O Ministério Público de São Paulo (MP-SP) acusa a ex-prefeita de Caçapava, Pétala Gonçalves Lacerda, de contribuir para uma contratação considerada superfaturada de R$ 791,4 mil para a compra de cestas básicas, kits de higiene, produtos de limpeza e kits dormitório. Segundo o MP, o contrato teria causado um prejuízo de R$ 310.376,99 aos cofres públicos.
A contratação foi realizada em 4 de outubro de 2023, após as fortes chuvas que atingiram Caçapava em fevereiro daquele ano. Os recursos utilizados eram federais e tinham como objetivo atender famílias afetadas pela situação de emergência no município.

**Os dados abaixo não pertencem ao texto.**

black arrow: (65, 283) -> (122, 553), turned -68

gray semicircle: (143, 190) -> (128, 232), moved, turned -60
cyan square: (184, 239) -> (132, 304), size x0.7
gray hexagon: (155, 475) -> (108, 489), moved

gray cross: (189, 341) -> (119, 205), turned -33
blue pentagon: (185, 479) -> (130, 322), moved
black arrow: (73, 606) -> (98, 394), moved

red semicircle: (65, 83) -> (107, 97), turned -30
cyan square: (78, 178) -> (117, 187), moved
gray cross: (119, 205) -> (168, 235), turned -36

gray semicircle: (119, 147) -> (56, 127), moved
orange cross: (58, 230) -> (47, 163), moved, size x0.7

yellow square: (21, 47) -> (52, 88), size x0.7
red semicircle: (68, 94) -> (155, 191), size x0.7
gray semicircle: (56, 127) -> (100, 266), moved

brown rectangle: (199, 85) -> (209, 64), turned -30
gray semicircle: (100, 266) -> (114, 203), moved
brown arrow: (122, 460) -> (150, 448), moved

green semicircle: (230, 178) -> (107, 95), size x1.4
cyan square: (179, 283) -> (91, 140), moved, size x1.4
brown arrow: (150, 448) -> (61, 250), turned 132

A acusação faz parte de uma ação civil por improbidade administrativa apresentada pelo Ministério Público em junho de 2026.
Além de Pétala, também são citados no processo o ex-vice-prefeito Paulo Eugênio Raimundo Ferraz, dois ex-secretários municipais e a empresa W&C Alimentos Ltda., responsável pelo fornecimento dos produtos.
Segundo o MP, os produtos foram comprados por preços acima dos praticados no mercado. Uma análise do Centro de Apoio à Execução (CAEx) comparou os valores pagos pela Prefeitura com preços registrados na Bolsa Eletrônica de Compras de São Paulo (BEC) e em outras contratações públicas.
O levantamento apontou sobrepreço em praticamente todos os itens. Em alguns produtos, a diferença em relação aos valores de referência teria passado de 300%, 400% e até 1.000%. O Ministério Público calcula que o prejuízo aos cofres públicos chegou a R$ 310.376,99.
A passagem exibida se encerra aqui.